I made a blog-thing to put some puzzle-related articles up on the web. But, I never ended up putting all I wanted on it... It's at http://michael-gottlieb.blogspot.com/.


----------



## pjk (Oct 15, 2008)

Mine is in my sig (pjkdirect). I've never been too serious about it, but nice to have when you want to rant. I know a couple guys who make a living doing it.


----------



## ExoCorsair (Oct 15, 2008)

I blog, but it's for my personal friends only.


----------



## Rabid (Oct 15, 2008)

I’ve done some experimental stuff to play with google-crawls..

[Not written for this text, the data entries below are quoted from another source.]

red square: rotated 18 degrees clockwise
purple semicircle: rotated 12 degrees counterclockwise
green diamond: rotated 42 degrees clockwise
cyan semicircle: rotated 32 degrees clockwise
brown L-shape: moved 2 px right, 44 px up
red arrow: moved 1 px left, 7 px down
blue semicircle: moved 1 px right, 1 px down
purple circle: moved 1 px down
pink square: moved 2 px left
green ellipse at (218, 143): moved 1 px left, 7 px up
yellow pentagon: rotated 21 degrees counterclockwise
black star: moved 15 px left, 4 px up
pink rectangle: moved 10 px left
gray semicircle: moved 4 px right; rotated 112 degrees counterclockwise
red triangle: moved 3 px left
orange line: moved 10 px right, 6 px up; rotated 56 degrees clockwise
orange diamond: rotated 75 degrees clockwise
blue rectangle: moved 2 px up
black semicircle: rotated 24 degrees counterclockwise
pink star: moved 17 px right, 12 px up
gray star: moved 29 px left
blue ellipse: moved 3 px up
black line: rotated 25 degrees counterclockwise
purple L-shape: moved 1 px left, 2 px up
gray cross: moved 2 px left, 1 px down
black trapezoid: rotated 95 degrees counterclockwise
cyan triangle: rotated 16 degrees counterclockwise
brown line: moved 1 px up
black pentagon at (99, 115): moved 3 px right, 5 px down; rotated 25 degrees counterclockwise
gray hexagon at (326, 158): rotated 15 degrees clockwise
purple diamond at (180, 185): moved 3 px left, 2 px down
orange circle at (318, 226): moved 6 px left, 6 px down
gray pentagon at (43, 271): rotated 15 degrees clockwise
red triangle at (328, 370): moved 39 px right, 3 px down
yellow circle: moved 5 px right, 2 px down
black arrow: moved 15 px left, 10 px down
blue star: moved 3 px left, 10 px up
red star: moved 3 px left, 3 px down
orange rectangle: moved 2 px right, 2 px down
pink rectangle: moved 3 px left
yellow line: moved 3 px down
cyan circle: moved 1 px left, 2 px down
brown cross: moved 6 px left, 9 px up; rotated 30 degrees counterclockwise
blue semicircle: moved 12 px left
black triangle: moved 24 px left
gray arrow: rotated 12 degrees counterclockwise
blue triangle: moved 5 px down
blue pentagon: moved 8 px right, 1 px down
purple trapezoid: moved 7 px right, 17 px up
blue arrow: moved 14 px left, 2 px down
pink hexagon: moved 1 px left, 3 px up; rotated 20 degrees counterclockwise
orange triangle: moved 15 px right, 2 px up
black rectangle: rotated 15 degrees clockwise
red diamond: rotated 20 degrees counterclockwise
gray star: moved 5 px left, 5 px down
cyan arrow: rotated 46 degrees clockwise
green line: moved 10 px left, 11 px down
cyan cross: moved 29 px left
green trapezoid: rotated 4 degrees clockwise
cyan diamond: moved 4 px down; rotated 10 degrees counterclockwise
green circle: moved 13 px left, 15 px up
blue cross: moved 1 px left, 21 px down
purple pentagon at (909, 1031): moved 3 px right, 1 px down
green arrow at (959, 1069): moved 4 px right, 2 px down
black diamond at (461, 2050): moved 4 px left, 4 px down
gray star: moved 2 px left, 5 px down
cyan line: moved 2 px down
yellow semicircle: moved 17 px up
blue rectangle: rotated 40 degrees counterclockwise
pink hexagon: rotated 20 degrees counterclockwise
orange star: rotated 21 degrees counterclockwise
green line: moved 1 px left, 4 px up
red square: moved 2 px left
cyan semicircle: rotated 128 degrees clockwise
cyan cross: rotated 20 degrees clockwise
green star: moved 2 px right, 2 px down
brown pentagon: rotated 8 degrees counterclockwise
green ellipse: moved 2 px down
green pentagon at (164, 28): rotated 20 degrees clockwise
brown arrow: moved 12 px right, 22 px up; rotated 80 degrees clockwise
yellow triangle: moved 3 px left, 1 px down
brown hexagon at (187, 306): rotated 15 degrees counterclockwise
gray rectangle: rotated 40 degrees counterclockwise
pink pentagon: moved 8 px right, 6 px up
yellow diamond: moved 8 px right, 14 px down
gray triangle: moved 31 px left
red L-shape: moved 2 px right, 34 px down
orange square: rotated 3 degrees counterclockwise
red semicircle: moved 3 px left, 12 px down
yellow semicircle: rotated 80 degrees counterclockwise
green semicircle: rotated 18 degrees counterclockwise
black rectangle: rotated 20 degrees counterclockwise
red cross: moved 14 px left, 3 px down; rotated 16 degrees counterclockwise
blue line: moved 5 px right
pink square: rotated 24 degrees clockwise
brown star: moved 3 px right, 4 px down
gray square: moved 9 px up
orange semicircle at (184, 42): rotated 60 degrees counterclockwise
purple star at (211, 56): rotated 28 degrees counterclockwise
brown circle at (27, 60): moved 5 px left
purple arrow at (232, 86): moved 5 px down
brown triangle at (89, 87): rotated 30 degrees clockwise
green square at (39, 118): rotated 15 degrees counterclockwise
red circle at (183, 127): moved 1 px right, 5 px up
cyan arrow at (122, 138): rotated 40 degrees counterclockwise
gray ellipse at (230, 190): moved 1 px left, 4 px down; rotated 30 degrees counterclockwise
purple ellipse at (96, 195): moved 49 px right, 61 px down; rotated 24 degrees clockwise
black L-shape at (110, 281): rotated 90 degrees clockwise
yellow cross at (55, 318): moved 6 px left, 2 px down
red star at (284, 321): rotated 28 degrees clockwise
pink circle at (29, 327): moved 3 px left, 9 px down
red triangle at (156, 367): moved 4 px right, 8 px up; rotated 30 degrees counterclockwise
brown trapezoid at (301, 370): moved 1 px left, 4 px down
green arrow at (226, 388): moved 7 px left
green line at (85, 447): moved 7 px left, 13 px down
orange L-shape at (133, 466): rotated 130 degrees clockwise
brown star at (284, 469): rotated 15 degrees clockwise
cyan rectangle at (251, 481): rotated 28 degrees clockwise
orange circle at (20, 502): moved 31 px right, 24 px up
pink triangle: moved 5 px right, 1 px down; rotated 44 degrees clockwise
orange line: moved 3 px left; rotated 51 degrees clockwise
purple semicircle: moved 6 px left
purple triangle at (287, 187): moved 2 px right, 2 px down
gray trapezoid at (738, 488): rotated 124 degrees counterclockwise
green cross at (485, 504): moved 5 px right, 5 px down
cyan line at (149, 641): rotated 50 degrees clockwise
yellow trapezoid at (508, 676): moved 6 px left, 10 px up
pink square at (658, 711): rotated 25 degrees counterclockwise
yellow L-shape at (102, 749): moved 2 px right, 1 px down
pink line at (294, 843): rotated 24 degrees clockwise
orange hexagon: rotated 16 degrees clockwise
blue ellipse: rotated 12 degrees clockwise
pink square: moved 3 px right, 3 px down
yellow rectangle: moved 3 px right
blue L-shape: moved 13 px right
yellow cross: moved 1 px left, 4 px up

http://mrsalk.wordpress.com/

I apologize in advance.


----------



## CharlieCooper (Oct 15, 2008)

ExoCorsair said:


> I blog, but it's for my personal friends only.



this is also what i do


----------



## badmephisto (Oct 15, 2008)

MistArts I voted "no" to your poll "Should race discrimination be stopped?" out of spite. MWHHAHAHAaaaaaa


----------



## Escher (Oct 15, 2008)

evilmephisto!


----------



## AvGalen (Oct 16, 2008)

CharlieCooper said:


> ExoCorsair said:
> 
> 
> > I blog, but it's for my personal friends only.
> ...



Gimme the url


----------



## waffle=ijm (Oct 16, 2008)

i made one for fun. i will post the url when i'm finished with my first post 

...beware the profanity...

too lazy wrote nothing.


----------



## CADcubing1 (Jul 15, 2013)

fcwy1 said:


> I'm too lazy to keep a blog.
> but i have a personal journal.



How exactly do you start a blog on here?


----------



## Schmidt (Jul 15, 2013)

He forgot to write "Oh sorry, you were right about your times."



Spoiler



https://www.dropbox.com/s/ya8ucqzdwnsg5qo/2013-07-15 19.10.38.png


----------



## speedcuber50 (Jul 19, 2013)

I've got loads to blog about, but I'm too busy and my computer time is too limited to blog it all, even though Speedsolving offers an already-setup blog. However, I am slowly working on a new website (which can be found on my Speedsolving profile page).


----------



## rj (Aug 7, 2013)

I do! But you can find it yourself.


----------